--- Aim of the exercise ---
Pick out every line of the entries below where "ThinkStation" occurs, and copy those lines.

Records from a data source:

##########

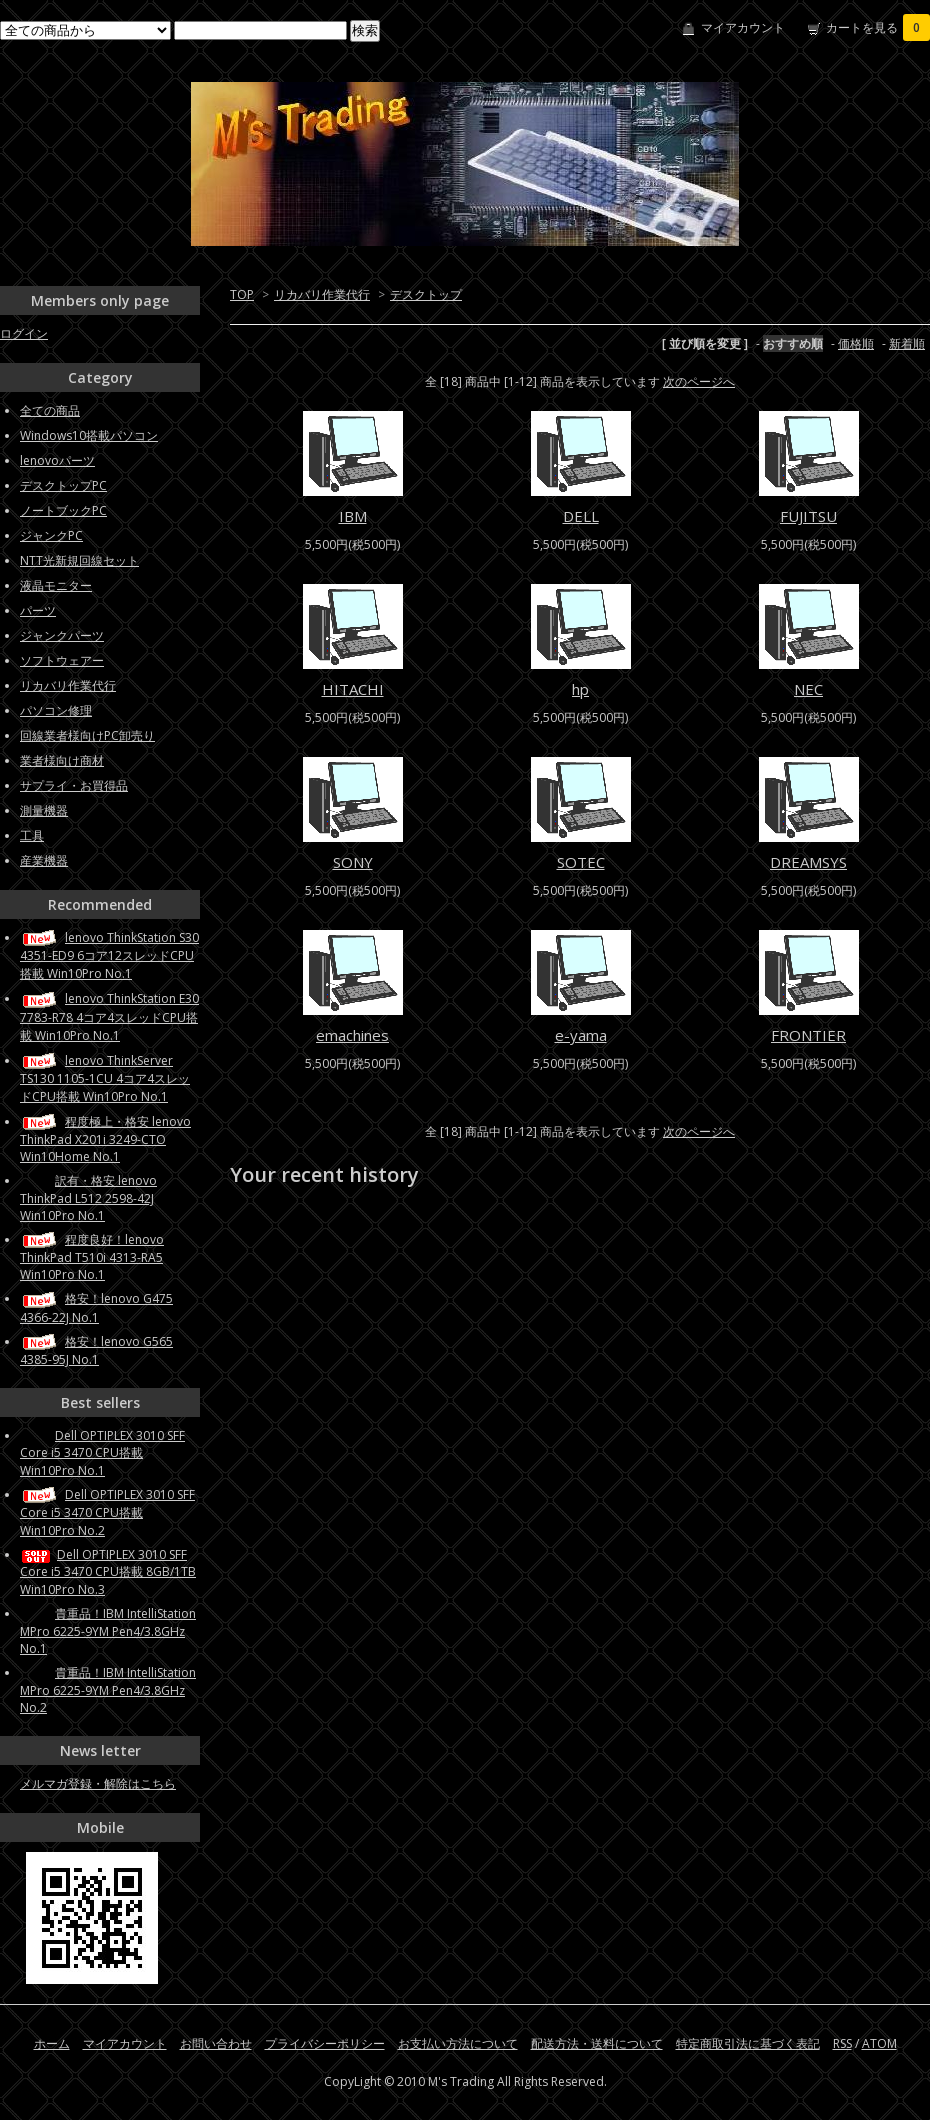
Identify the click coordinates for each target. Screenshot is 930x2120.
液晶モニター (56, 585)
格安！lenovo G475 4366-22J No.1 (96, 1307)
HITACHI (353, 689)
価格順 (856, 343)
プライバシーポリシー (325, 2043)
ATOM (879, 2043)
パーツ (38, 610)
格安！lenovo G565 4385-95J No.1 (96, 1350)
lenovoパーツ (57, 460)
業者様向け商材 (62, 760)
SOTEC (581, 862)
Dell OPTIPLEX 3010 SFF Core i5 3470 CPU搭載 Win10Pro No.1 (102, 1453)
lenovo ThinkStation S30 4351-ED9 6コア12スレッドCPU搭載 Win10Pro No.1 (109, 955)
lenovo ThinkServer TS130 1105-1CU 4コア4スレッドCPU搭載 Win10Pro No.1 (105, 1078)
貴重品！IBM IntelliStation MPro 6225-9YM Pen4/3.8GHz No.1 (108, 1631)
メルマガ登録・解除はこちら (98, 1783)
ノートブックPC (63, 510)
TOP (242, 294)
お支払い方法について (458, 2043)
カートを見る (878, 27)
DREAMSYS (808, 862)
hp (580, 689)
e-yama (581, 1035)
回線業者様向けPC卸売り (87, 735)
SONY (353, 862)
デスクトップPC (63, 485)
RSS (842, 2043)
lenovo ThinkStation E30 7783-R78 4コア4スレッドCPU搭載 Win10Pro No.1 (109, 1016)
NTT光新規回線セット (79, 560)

##########

--- Problem solution ---
lenovo ThinkStation S30 4351-ED9 6コア12スレッドCPU搭載 Win10Pro No.1 (109, 955)
lenovo ThinkStation E30 7783-R78 4コア4スレッドCPU搭載 Win10Pro No.1 (109, 1016)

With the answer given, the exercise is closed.